Page images and extracted text |
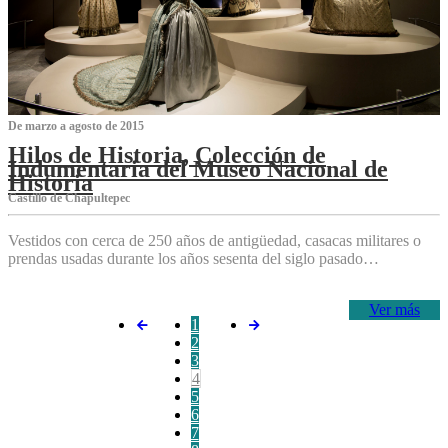
De marzo a agosto de 2015
Hilos de Historia, Colección de
Indumentaria del Museo Nacional de
Historia
Castillo de Chapultepec
Vestidos con cerca de 250 años de antigüedad, casacas militares o
prendas usadas durante los años sesenta del siglo pasado…
Ver más
1
2
3
4
5
6
7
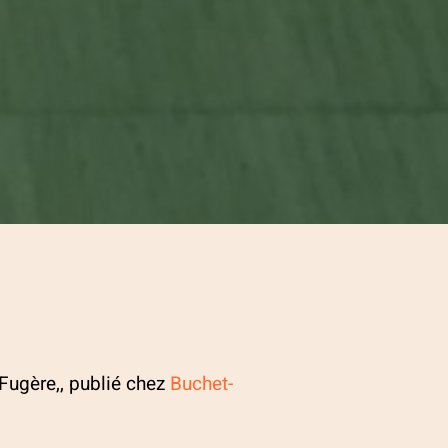
 Fugère,, publié chez
Buchet-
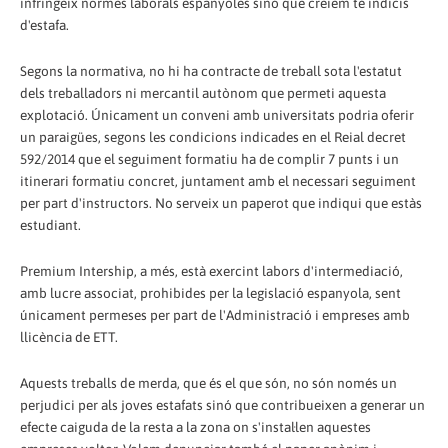
infringeix normes laborals espanyoles sinó que creiem té indicis
d'estafa.
Segons la normativa, no hi ha contracte de treball sota l'estatut
dels treballadors ni mercantil autònom que permeti aquesta
explotació. Únicament un conveni amb universitats podria oferir
un paraigües, segons les condicions indicades en el Reial decret
592/2014 que el seguiment formatiu ha de complir 7 punts i un
itinerari formatiu concret, juntament amb el necessari seguiment
per part d'instructors. No serveix un paperot que indiqui que estàs
estudiant.
Premium Intership, a més, està exercint labors d'intermediació,
amb lucre associat, prohibides per la legislació espanyola, sent
únicament permeses per part de l'Administració i empreses amb
llicència de ETT.
Aquests treballs de merda, que és el que són, no són només un
perjudici per als joves estafats sinó que contribueixen a generar un
efecte caiguda de la resta a la zona on s'instal·len aquestes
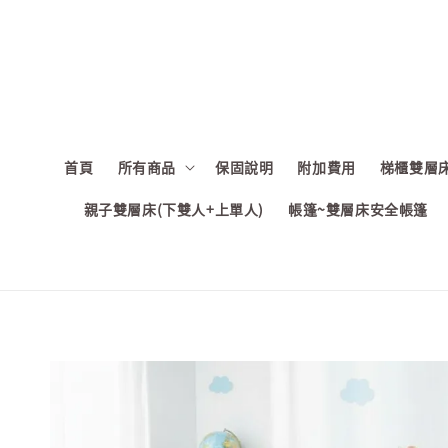
首頁
所有商品
保固說明
附加費用
梯櫃雙層床
親子雙層床(下雙人+上單人)
帳篷~雙層床安全帳篷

PROBLEM |
Nothing except the lines from the one containing "Indumentaria del Museo Nacional de" through the one containing "dels treballadors ni" should appear in the answer, exactly as above and without pictures.

EXERCISE RESPONSE |
Indumentaria del Museo Nacional de
Historia
Castillo de Chapultepec
Vestidos con cerca de 250 años de antigüedad, casacas militares o
prendas usadas durante los años sesenta del siglo pasado…
Ver más
1
2
3
4
5
6
7
 Fugère,, publié chez
Buchet-
infringeix normes laborals espanyoles sinó que creiem té indicis
d'estafa.
Segons la normativa, no hi ha contracte de treball sota l'estatut
dels treballadors ni mercantil autònom que permeti aquesta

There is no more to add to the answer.